It not unreasonable to think that when a truck driver uses his corporate card to fill up on gas or get an oil change, he also charges a Twinkie or maybe a cup of coffee for himself. What’s the big deal?
A million dollar company can afford the extra dollar, right? It adds up. If a fleet of 100 truck drivers each spend one extra dollar a day on the corporate card, that adds up to an extra $36,500 a year. Well, with a $45 million infusion from Summit Partners, FleetCor Technologies is putting an end to the extra spending drivers do.
Geared toward companies that have anywhere from 10 to 100 vehicles, Atlanta-based FleetCor’s technology customizes fleet cards so there is no extra spending by mobile workers. “We are almost the opposite of the Visa handle, It’s everywhere you want to be;’ We get you what you need and that’s it,” says Ron Clarke, FleetCor’s chief executive. “We can code a card to only allow a driver to fill up on diesel gas because that is what his company truck uses. We can code a card to only work during the week because he doesn’t drive for the company on the weekends. We can set so many parameters.”
Summit Partners, which usually makes investments in companies that are one step away from hitting the public markets, instantly knew that FleetCor’s business was one that would flourish in the economic downturn. “There was such a good opportunity here, because middle market companies really need this kind of management,” says John Carroll, a principal with Summit and FleetCor’s newest board member. “It gives these mid-sized businesses purchase control of the fleet and detailed information about what the driver did with the card.”
No New Drivers Here
While this is only FleetCor’s second round of private equity financing, the company has been around for over 16 years. Its first round of private equity, which brought in $10 million, came from Advantage Capital Partners and GCC Investments in 1999.

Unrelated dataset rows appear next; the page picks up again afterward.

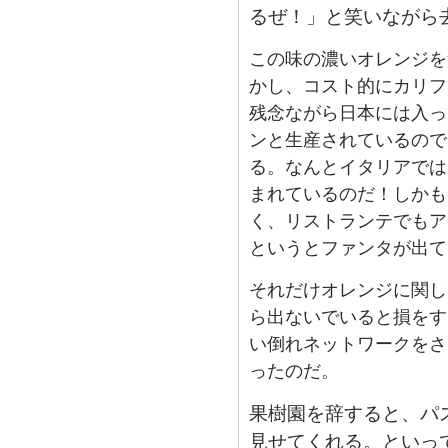
るぜ！」と笑いながら
この味の濃いオレンジを
かし、コスト的にカリフ
残念ながら日本には入っ
ンと生産されているので
る。なんとイタリアでは
まれているのだ！しかも
く、リストランテでもア
というとファンタが出て
それだけオレンジに関し
ら出ないでいると損をす
い倒れネットワークをさ
ったのだ。
果樹園を辞すると、パ
見せてくれる。といっ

FleetCor serves over 90,000 companies employing 1 million drivers and has seen double-digit revenue growth for the last 10 years. Additionally, the company is profitable. It seems that FleetCor came back to the private equity pool because it’s looking to grow itself before a Wall Street debut, which will most likely come in about a year and a half.
“It’s not clear how much more money we will need, but needed to do this round so we could acquire some good, big companies,” Clarke says. “We can go back their well multiple times; Summit can invest up to $300 million. We wanted to build with someone that had deep pockets, and Summit was it,” says Clarke.
While it is true that Summit has plenty of cash to fall back on – over $6 billion under management – Carroll says he doesn’t expect FleetCor to need anymore. “We don’t anticipate another round needed. You know us, we invest in the late stage, we anticipate they will execute on their business plans and move toward a public offering in the immediate term,” says Carroll.
The new round will be used to step-up its technology, expand card acceptance, and increaaxse sales-force coverage and make acquisitions. Clarke says he is already close to acquiring a complementary business.
FleetCor’s cards are marketed under a variety of private-label and proprietary brand names, including Fuelman and Gascard.